Japan Geoscience Union Meeting 2019

Presentation information

[E] Oral

A (Atmospheric and Hydrospheric Sciences ) » A-OS Ocean Sciences & Ocean Environment

[A-OS07] Climate variability and predictability on subseasonal to decadal timescales

Thu. May 30, 2019 1:45 PM - 3:15 PM 105 (1F)

convener:Takashi Mochizuki(Japan Agency for Marine-Earth Science and Technology), V Ramaswamy(NOAA GFDL), Doug Smith(Met Office), Yushi Morioka(Japan Agency for Marine-Earth Science and Technology), Chairperson:V Ramaswamy(NOAA GFDL), Takashi Mochizuki(Japan Agency for Marine-Earth Science and Technology)

3:00 PM - 3:15 PM

[AOS07-06] Development of weakly coupled atmosphere-ocean data assimilation system and the evaluation of the coupled reanalysis in JMA/MRI

★Invited Papers

*Yosuke Fujii1, Chiaki Kobayashi1, Toshiyuki Ishibashi1, Yuhei Takaya1 (1.Meteorological Research Institute, Japan Meteorological Agency)
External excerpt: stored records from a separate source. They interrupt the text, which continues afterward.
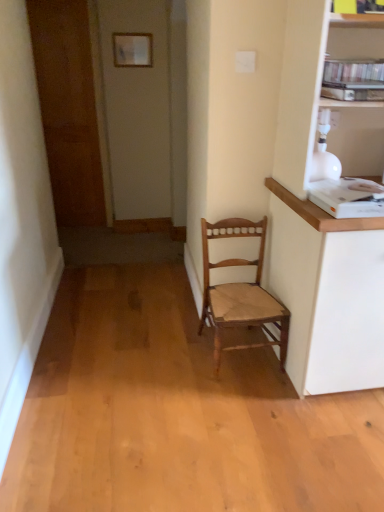 Question: Is wooden chair at center looking in the opposite direction of brown wooden door at left?

Choices:
 (A) no
 (B) yes

Answer: (A)

Question: From the image's perspective, is wooden chair at center over brown wooden door at left?

Choices:
 (A) yes
 (B) no

Answer: (B)

Question: From the image's perspective, is wooden chair at center beneath brown wooden door at left?

Choices:
 (A) yes
 (B) no

Answer: (A)

Question: Is wooden chair at center bigger than brown wooden door at left?

Choices:
 (A) no
 (B) yes

Answer: (A)

Question: Is wooden chair at center far from brown wooden door at left?

Choices:
 (A) yes
 (B) no

Answer: (A)

Question: Considering the relative positions of wooden chair at center and brown wooden door at left in the image provided, is wooden chair at center in front of brown wooden door at left?

Choices:
 (A) no
 (B) yes

Answer: (B)

Question: Does brown wooden door at left have a larger size compared to white paper at upper center?

Choices:
 (A) yes
 (B) no

Answer: (A)

Question: Is white paper at upper center a part of brown wooden door at left?

Choices:
 (A) no
 (B) yes

Answer: (A)

Question: Is brown wooden door at left smaller than white paper at upper center?

Choices:
 (A) no
 (B) yes

Answer: (A)

Question: Is brown wooden door at left not within white paper at upper center?

Choices:
 (A) yes
 (B) no

Answer: (A)

Question: Does brown wooden door at left touch white paper at upper center?

Choices:
 (A) yes
 (B) no

Answer: (B)

Question: Is brown wooden door at left oriented away from white paper at upper center?

Choices:
 (A) no
 (B) yes

Answer: (A)

Question: Is white paper at upper center thinner than wooden chair at center?

Choices:
 (A) yes
 (B) no

Answer: (A) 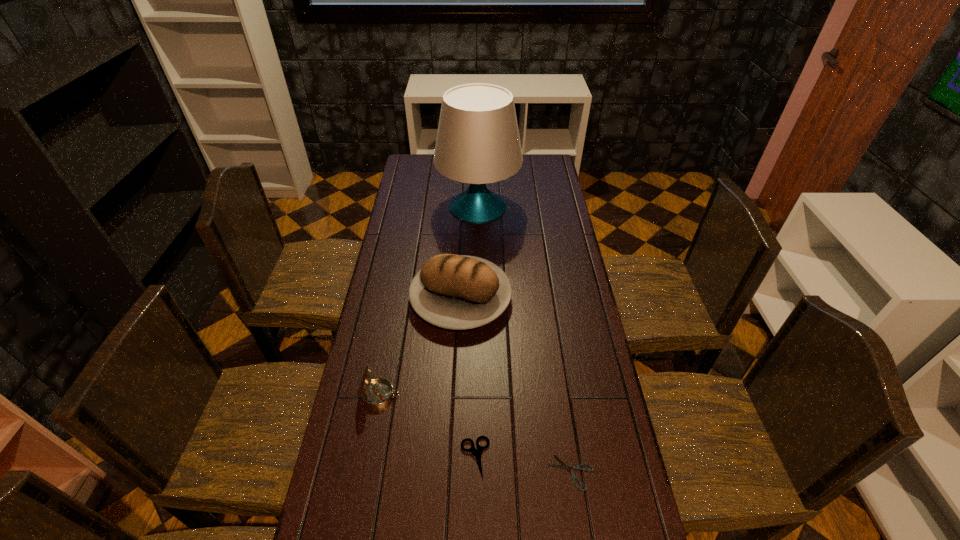 Where is `vacant space located 0.220m on the front-facing side of the table lamp`? The width and height of the screenshot is (960, 540). vacant space located 0.220m on the front-facing side of the table lamp is located at coordinates (478, 267).

Image resolution: width=960 pixels, height=540 pixels. I want to click on vacant space located on the back of the fourth shortest object, so click(x=464, y=236).

You are a GUI agent. You are given a task and a screenshot of the screen. Output one action in this format:
    pyautogui.click(x=<x>, y=<y>)
    Task: Click on the vacant space situated 0.190m with the dial facing the third tallest object
    The height and width of the screenshot is (540, 960).
    Given the screenshot: What is the action you would take?
    pyautogui.click(x=463, y=395)

Identify the location of vacant space located 0.300m on the left of the taller shears. (348, 457).

Identify the location of free region located 0.330m on the back of the shorter shears. The width and height of the screenshot is (960, 540). coord(554,353).

You are a GUI agent. You are given a task and a screenshot of the screen. Output one action in this format:
    pyautogui.click(x=<x>, y=<y>)
    Task: Click on the bread at the left edge
    This screenshot has height=540, width=960.
    Given the screenshot: What is the action you would take?
    pyautogui.click(x=458, y=292)

Locate an element on the screen. The image size is (960, 540). compass at the left edge is located at coordinates (376, 393).

The height and width of the screenshot is (540, 960). I want to click on object that is at the right edge, so click(x=565, y=466).

Find the location of a particular element. vacant region at the left edge of the desktop is located at coordinates (423, 262).

I want to click on vacant space at the right edge of the desktop, so click(x=585, y=319). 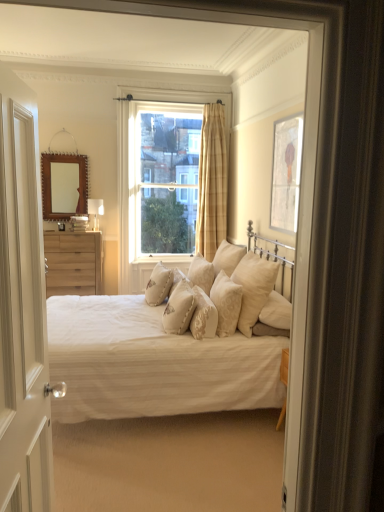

Keywords:coupled data assimilation, coupled analysis, Subseasonal-to-seasonal prediction, sea surface temperature, precipitation

JMA/MRI have developed a weakly-coupled Data Assimilation (DA) system, MRI-CDA1, based on JMA’s operational systems. MRI-CDA1 is composed of the global atmosphere Four-Dimensional Variational (4DVAR) system for numerical weather predictions, the global ocean Three-Dimensional Variational (3DVAR) system for seasonal predictions, and the coupled atmosphere-ocean model for seasonal predictions. The coupled atmosphere-ocean model is adopted as the outer model of the atmospheric 4DVAR routine although the uncoupled atmospheric model is used as the inner model. While the atmospheric 4DVAR analysis is performed every 6 hours, the oceanic 3DVAR analysis is performed every 10 days and the oceanic analysis increments are applied in the integrations of the outer (coupled) model.

Coupled reanalysis experiments based on MRI-CDA1 are conducted for the period from November 2013 to December 2015. In the coupled reanalysis the excess rainfall found in the tropics in Japanese 55-year Reanalysis (JRA-55) is effectively suppressed, particularly in the Intertropcal Convergence Zone (ITCZ) in the Pacific. We also confirmed that the coupled DA system properly reproduces the lagged-correlated variations of Sea Surface Temperature (SST) and precipitation in the far western tropical North Pacific which is not reproduced by a regular uncoupled DA system. The variation of the precipitation is improved in the coupled reanalysis over the uncoupled one when only conventional data and oceanic data are assimilated. But the coupled DA system adjusts SST to the change of precipitation, instead of correcting the precipitation field, when atmospheric data from satellite are additionally assimilated. We also conducted another coupled reanalysis experiment in which the atmospheric observation error variances set larger than the original, and found that the variation of the precipitation in the tropics is roughly improved over the original coupled reanalysis.